PROBLEM DESCRIPTION
Whenever the string "gezeigten" turns up in a line of the data below, copy that line.
--*--
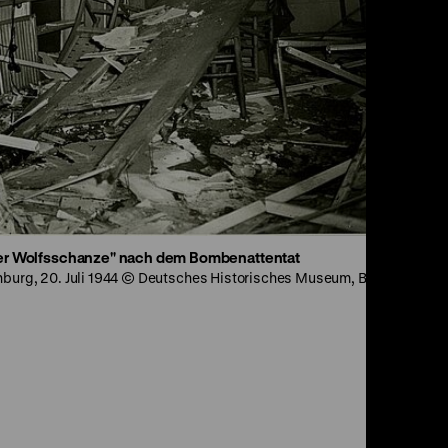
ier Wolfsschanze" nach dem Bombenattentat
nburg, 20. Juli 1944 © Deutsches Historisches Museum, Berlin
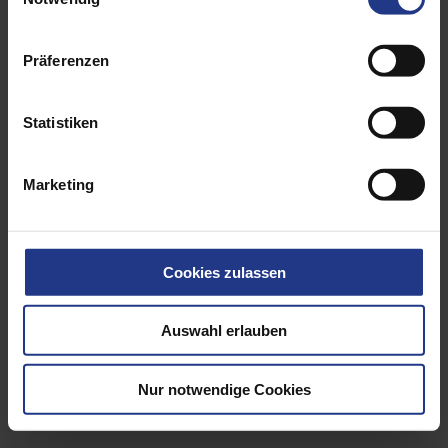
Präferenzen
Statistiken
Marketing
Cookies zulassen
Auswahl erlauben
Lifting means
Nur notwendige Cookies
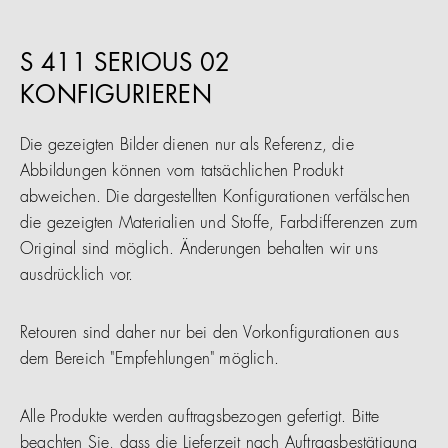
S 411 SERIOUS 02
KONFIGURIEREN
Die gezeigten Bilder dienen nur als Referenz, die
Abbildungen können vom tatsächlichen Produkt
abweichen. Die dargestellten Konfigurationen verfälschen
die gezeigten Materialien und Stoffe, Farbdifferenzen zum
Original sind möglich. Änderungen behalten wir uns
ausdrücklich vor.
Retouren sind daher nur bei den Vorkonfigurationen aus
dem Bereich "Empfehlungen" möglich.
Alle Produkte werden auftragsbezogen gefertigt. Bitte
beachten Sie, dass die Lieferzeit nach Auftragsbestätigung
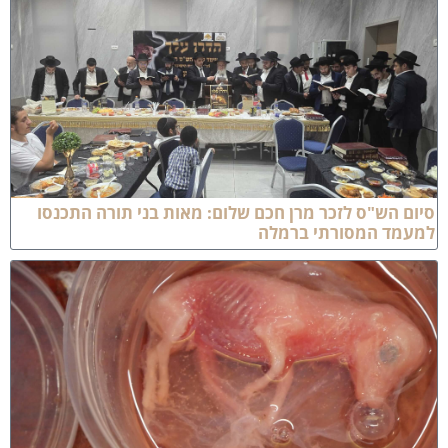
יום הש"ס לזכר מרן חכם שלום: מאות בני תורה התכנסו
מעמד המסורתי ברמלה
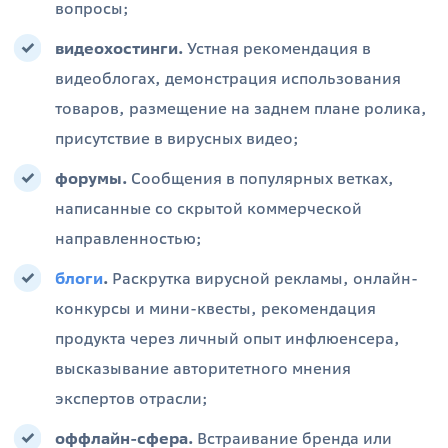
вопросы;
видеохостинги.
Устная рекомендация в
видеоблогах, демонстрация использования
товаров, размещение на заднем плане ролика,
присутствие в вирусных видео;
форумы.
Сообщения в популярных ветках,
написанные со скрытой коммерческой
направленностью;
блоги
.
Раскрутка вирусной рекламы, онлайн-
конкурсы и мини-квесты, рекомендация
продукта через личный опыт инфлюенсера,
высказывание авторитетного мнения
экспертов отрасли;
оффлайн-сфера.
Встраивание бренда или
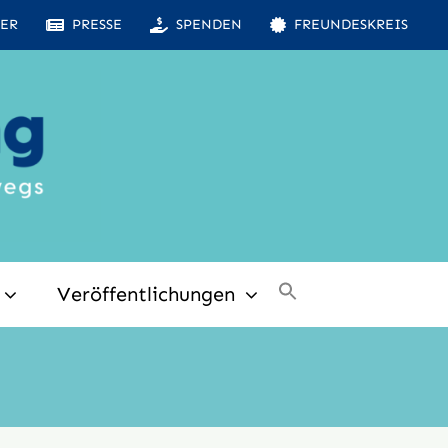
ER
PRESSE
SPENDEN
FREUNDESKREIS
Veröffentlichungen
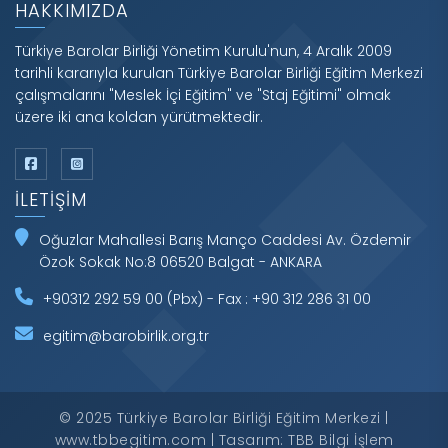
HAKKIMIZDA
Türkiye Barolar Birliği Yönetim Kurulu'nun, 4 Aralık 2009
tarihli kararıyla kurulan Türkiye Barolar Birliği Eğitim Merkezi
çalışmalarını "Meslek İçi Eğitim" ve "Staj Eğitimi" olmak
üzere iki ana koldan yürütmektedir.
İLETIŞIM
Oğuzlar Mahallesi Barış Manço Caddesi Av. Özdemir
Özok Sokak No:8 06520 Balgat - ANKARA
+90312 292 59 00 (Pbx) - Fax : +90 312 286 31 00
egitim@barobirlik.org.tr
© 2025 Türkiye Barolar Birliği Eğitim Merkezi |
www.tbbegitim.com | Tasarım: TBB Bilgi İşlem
--*--
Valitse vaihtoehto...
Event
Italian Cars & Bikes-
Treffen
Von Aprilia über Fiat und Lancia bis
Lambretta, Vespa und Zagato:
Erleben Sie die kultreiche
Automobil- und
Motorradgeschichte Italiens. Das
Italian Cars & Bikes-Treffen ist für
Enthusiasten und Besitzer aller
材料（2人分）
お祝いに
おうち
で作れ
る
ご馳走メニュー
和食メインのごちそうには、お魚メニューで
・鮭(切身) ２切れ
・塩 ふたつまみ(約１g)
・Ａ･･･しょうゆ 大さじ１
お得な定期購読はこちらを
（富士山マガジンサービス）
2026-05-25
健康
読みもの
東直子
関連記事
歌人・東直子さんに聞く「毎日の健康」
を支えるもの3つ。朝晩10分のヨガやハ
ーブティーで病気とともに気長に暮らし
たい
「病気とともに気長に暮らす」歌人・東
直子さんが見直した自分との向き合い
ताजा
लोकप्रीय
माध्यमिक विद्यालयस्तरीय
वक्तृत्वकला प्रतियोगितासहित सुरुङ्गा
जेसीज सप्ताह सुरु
--*--
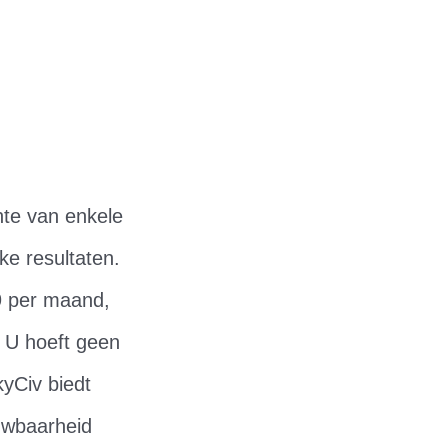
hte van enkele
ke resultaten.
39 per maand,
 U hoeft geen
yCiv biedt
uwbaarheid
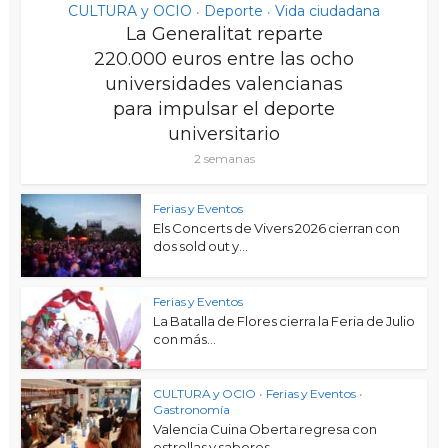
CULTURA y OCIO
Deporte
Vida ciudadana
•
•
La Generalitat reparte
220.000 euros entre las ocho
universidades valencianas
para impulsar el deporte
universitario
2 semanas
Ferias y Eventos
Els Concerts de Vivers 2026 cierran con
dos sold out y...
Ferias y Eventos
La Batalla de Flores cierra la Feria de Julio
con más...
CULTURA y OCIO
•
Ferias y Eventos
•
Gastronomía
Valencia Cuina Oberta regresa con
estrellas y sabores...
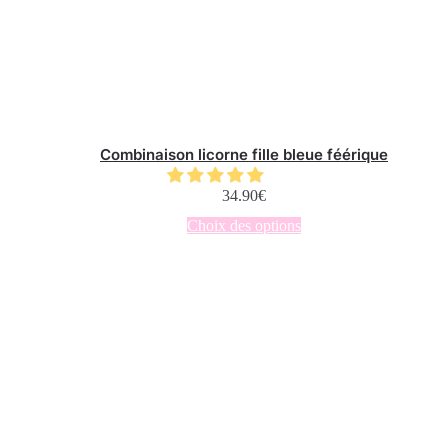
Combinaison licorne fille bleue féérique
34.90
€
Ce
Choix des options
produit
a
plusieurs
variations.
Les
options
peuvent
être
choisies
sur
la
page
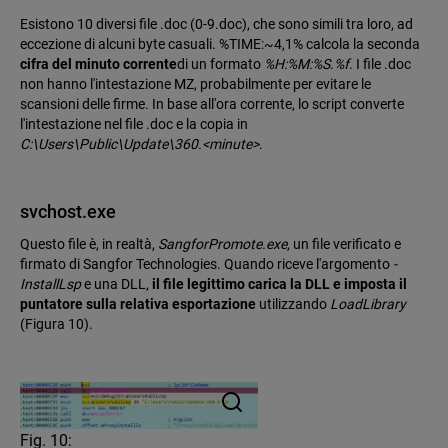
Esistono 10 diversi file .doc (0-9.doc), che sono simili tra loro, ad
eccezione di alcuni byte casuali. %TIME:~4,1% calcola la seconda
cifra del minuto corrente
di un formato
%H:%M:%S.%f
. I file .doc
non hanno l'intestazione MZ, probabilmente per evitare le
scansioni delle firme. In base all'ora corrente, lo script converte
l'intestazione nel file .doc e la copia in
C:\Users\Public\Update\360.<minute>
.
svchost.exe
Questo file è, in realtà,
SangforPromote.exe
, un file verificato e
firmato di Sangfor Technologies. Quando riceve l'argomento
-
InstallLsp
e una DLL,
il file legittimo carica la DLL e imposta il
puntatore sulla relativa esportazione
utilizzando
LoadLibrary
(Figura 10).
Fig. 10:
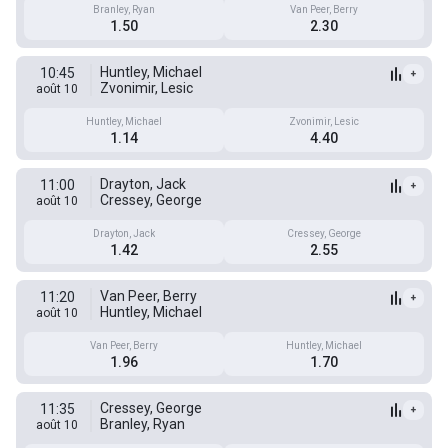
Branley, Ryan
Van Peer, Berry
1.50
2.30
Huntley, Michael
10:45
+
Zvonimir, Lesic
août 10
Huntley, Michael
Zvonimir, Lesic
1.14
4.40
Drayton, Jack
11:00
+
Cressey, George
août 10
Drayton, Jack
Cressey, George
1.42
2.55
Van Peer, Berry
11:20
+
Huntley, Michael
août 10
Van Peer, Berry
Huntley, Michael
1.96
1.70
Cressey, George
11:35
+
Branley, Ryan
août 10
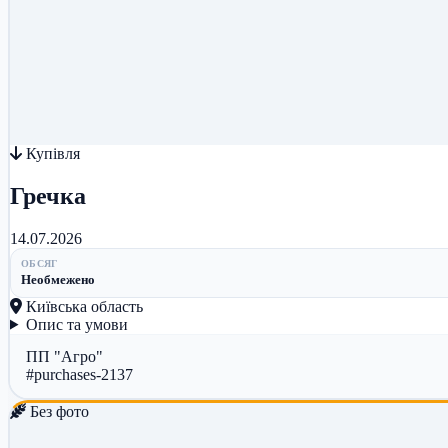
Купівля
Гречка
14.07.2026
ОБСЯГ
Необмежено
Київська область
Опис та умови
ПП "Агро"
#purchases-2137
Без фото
--*--
COMPLETED TASK
Die gezeigten Bilder dienen nur als Referenz, die
die gezeigten Materialien und Stoffe, Farbdifferenzen zum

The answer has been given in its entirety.